Recorded data:
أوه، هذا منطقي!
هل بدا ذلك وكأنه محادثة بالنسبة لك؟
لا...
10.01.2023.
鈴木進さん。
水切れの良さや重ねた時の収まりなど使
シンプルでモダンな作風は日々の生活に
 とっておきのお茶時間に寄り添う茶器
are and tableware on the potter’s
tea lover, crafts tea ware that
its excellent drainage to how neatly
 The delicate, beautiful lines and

---

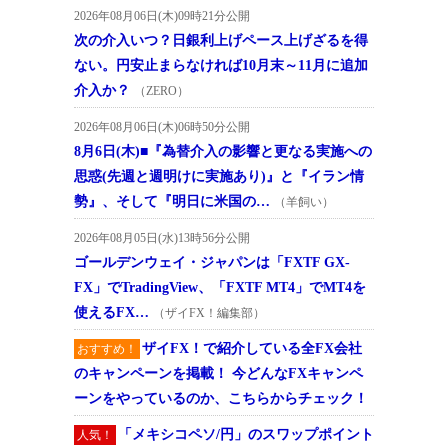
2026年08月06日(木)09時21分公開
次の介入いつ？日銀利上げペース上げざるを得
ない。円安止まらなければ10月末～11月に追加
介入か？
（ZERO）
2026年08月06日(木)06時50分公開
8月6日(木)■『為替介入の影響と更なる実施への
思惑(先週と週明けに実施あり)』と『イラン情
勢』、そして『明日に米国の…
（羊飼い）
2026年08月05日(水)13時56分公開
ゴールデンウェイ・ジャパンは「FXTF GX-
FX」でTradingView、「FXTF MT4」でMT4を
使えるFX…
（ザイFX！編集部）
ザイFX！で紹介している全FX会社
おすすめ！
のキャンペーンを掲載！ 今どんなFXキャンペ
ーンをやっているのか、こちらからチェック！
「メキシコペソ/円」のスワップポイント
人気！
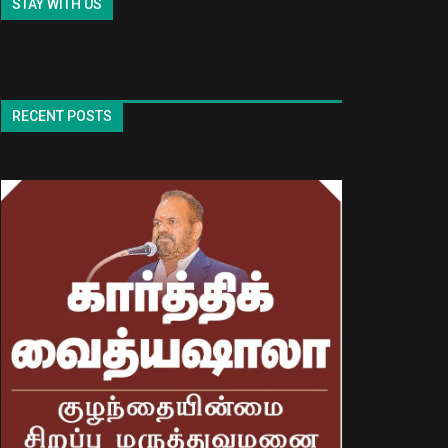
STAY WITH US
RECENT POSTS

--

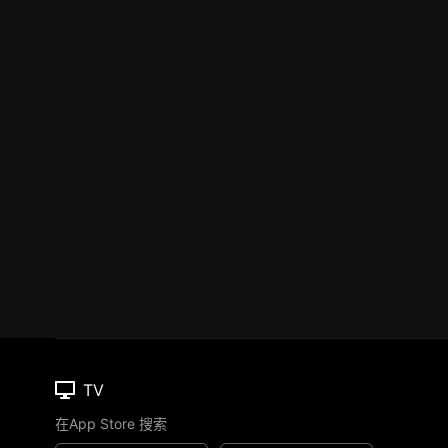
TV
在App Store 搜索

Problem details: Above are the entries. Copy exactly the part that opens with the line containing "أوه، هذا منطقي!" and closes with the line containing "The delicate, beautiful lines and", and no more.

Result of the exercise:
أوه، هذا منطقي!
هل بدا ذلك وكأنه محادثة بالنسبة لك؟
لا...
10.01.2023.
鈴木進さん。
水切れの良さや重ねた時の収まりなど使
シンプルでモダンな作風は日々の生活に
 とっておきのお茶時間に寄り添う茶器
are and tableware on the potter’s
tea lover, crafts tea ware that
its excellent drainage to how neatly
 The delicate, beautiful lines and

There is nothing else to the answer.